Eine neue Studie hat herausgefunden, dass ein höherer Verzehr von rotem Fleisch das Risiko für die Entwicklung von Bauchspeicheldrüsenkrebs, einer der aggressivsten Krebsarten, signifikant erhöht. Die Forschung, die auf einer Meta-Analyse mehrerer internationaler Studien basiert, an denen fast zwei Millionen Teilnehmer beteiligt waren, zeigt eine klare Korrelation zwischen einer erhöhten Aufnahme von rotem Fleisch und einem erhöhten Krebsrisiko.
Verarbeitetes Fleisch zeigte jedoch keine statistisch signifikanten Verbindungen zur Krankheit. Pankreaskrebs ist für seine Aggressivität und schnelle Progression bekannt und wird oft in einem späten Stadium aufgrund der Abwesenheit von frühen Symptomen diagnostiziert. Dies macht es besonders tödlich, da die Krankheit weltweit etwa drei Prozent aller Krebsarten ausmacht und als sechste Hauptursache für krebsbedingte Todesfälle weltweit gilt.

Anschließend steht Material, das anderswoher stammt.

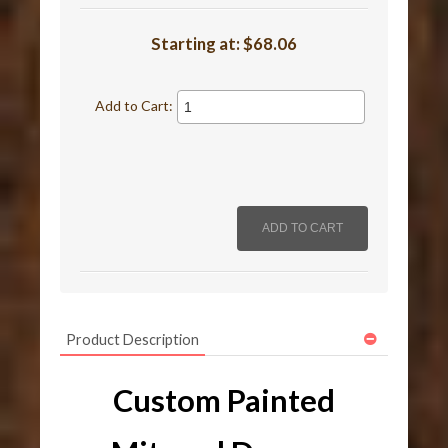
Starting at:
$68.06
Add to Cart:
Product Description
Custom Painted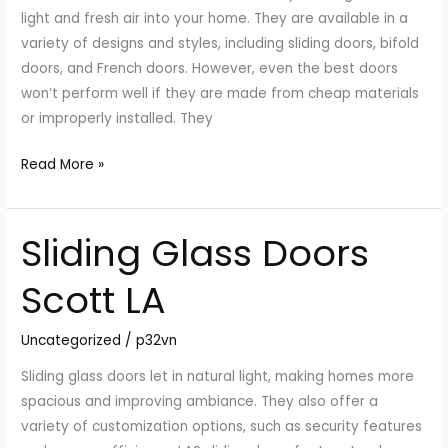
With
light and fresh air into your home. They are available in a
the
variety of designs and styles, including sliding doors, bifold
Outdoors
doors, and French doors. However, even the best doors
won’t perform well if they are made from cheap materials
or improperly installed. They
Read More »
Sliding Glass Doors
Sliding
Glass
Scott LA
Doors
Scott
Uncategorized
/
p32vn
LA
Sliding glass doors let in natural light, making homes more
spacious and improving ambiance. They also offer a
variety of customization options, such as security features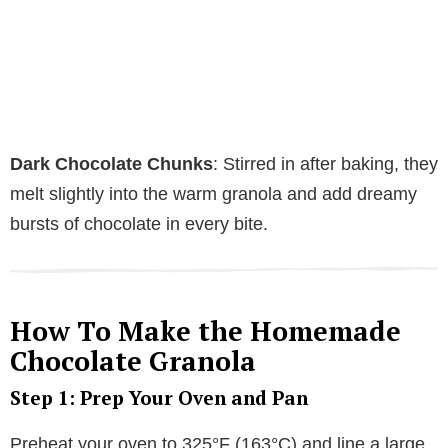
Dark Chocolate Chunks
: Stirred in after baking, they
melt slightly into the warm granola and add dreamy
bursts of chocolate in every bite.
How To Make the Homemade
Chocolate Granola
Step 1: Prep Your Oven and Pan
Preheat your oven to 325°F (163°C) and line a large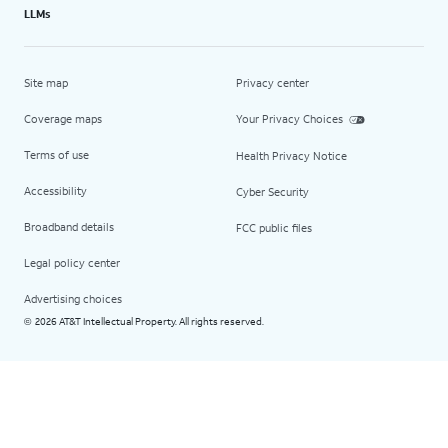
LLMs
Site map
Privacy center
Coverage maps
Your Privacy Choices
Terms of use
Health Privacy Notice
Accessibility
Cyber Security
Broadband details
FCC public files
Legal policy center
Advertising choices
2026 AT&T Intellectual Property. All rights reserved.
©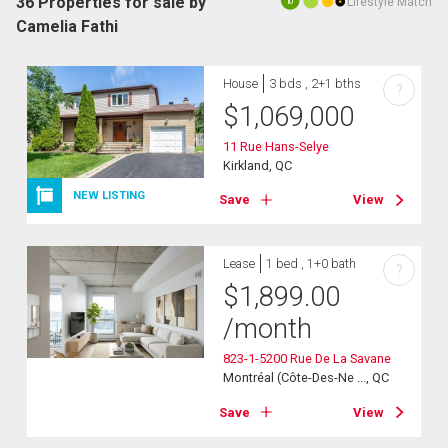
36 Properties for sale by
Lifestyle Match
10
Camelia Fathi
House
3 bds , 2+1 bths
?
$
1,069,000
11 Rue Hans-Selye
Kirkland, QC
NEW LISTING
Save
View
Lease
1 bed , 1+0 bath
?
$
1,899.00
/month
823-1-5200 Rue De La Savane
Montréal (Côte-Des-Ne ..., QC
Save
View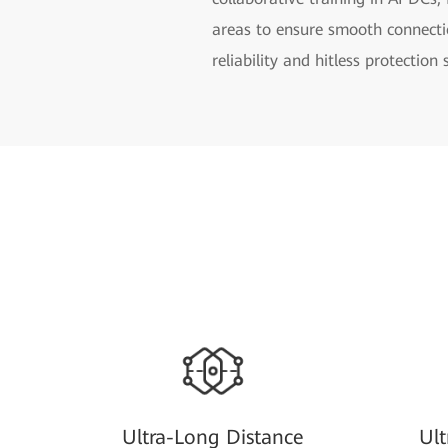
areas to ensure smooth connect
reliability and hitless protection
Ultra-Long Distance
Ul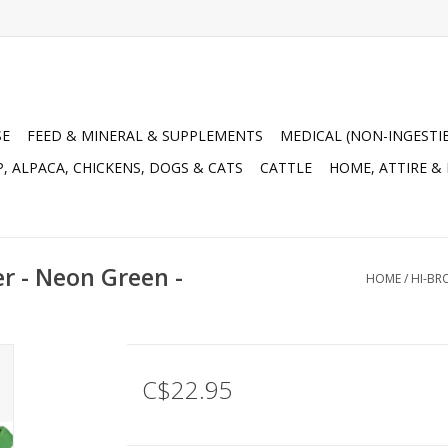
SE
FEED & MINERAL & SUPPLEMENTS
MEDICAL (NON-INGESTI
, ALPACA, CHICKENS, DOGS & CATS
CATTLE
HOME, ATTIRE &
r - Neon Green -
HOME
/
HI-BR
C$22.95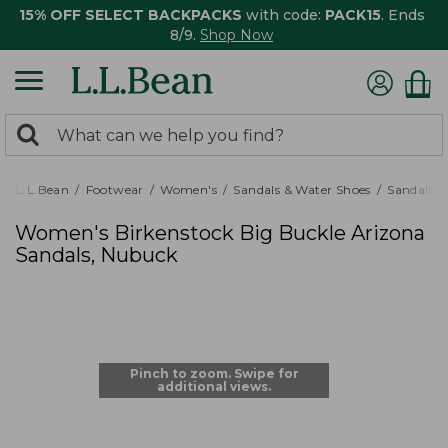
15% OFF SELECT BACKPACKS
with code:
PACK15
. Ends
8/9.
Shop Now
0
Search:
search
items
returned.
L.L.Bean
Footwear
Women's
Sandals & Water Shoes
Sandals
Women's Birkenstock Big Buckle Arizona
Sandals, Nubuck
Pinch to zoom. Swipe for
additional views.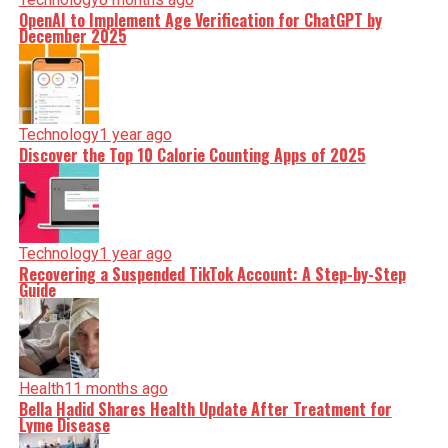
OpenAI to Implement Age Verification for ChatGPT by
December 2025
Technology
1 year ago
Discover the Top 10 Calorie Counting Apps of 2025
Technology
1 year ago
Recovering a Suspended TikTok Account: A Step-by-Step
Guide
Health
11 months ago
Bella Hadid Shares Health Update After Treatment for
Lyme Disease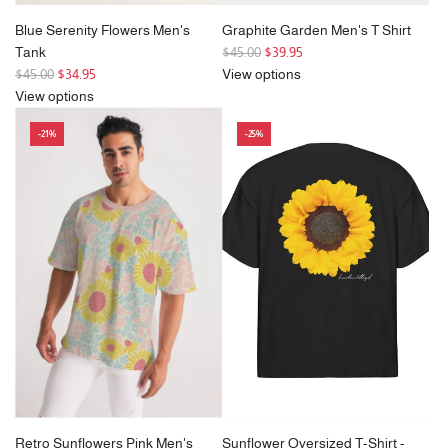
Blue Serenity Flowers Men's
Graphite Garden Men's T Shirt
R
Tank
$45.00
$39.95
R
e
$45.00
$34.95
View options
e
g
View options
g
u
-21%
-25%
u
l
l
a
a
r
r
p
p
r
r
i
i
c
c
e
e
Retro Sunflowers Pink Men's
Sunflower Oversized T-Shirt -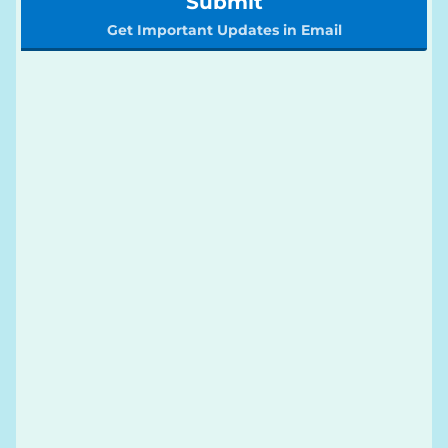
Submit
Get Important Updates in Email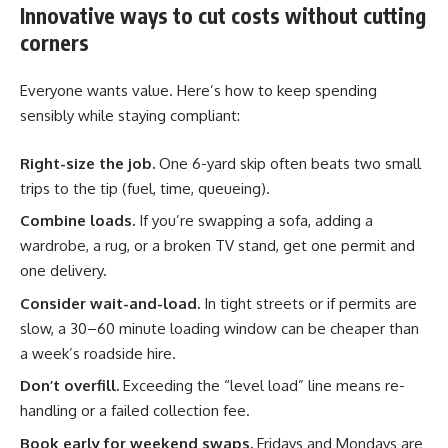
Innovative ways to cut costs without cutting
corners
Everyone wants value. Here’s how to keep spending
sensibly while staying compliant:
Right-size the job.
One 6-yard skip often beats two small
trips to the tip (fuel, time, queueing).
Combine loads.
If you’re swapping a sofa, adding a
wardrobe, a rug, or a broken TV stand, get one permit and
one delivery.
Consider wait-and-load.
In tight streets or if permits are
slow, a 30–60 minute loading window can be cheaper than
a week’s roadside hire.
Don’t overfill.
Exceeding the “level load” line means re-
handling or a failed collection fee.
Book early for weekend swaps.
Fridays and Mondays are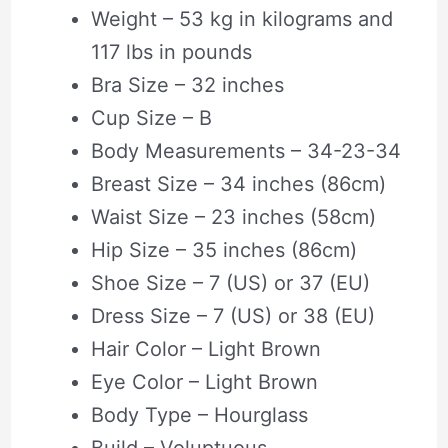
Weight – 53 kg in kilograms and
117 lbs in pounds
Bra Size – 32 inches
Cup Size – B
Body Measurements – 34-23-34
Breast Size – 34 inches (86cm)
Waist Size – 23 inches (58cm)
Hip Size – 35 inches (86cm)
Shoe Size – 7 (US) or 37 (EU)
Dress Size – 7 (US) or 38 (EU)
Hair Color – Light Brown
Eye Color – Light Brown
Body Type – Hourglass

Die Studie, die in der Zeitschrift Frontiers in Nutrition veröffentlicht und von News Medical zusammengefasst wurde, skizziert mehrere mögliche Mechanismen, durch die rotes Fleisch zur Entwicklung von Bauchspeicheldrüsenkrebs beitragen könnte. Dazu gehören die Exposition gegenüber Häm-Eisen, die zu oxidativem Stress und DNA-Schäden führen kann, die Bildung von N-Nitros-Verbindungen, die mit krebserregenden Prozessen verbunden sind, und die Bildung von heterozyklischen Aminen und polyzyklischen aromatischen Kohlenwasserstoffen beim Kochen von Fleisch bei hohen Temperaturen. Diese Substanzen wurden mit genetischer Instabilität und Mutationen in Verbindung gebracht. Die Forscher stellten auch fest, dass ein erhöhter Gehalt an entzündlichen Zytokinen zu zellulären Veränderungen beitragen könnte, die Malignität fördern.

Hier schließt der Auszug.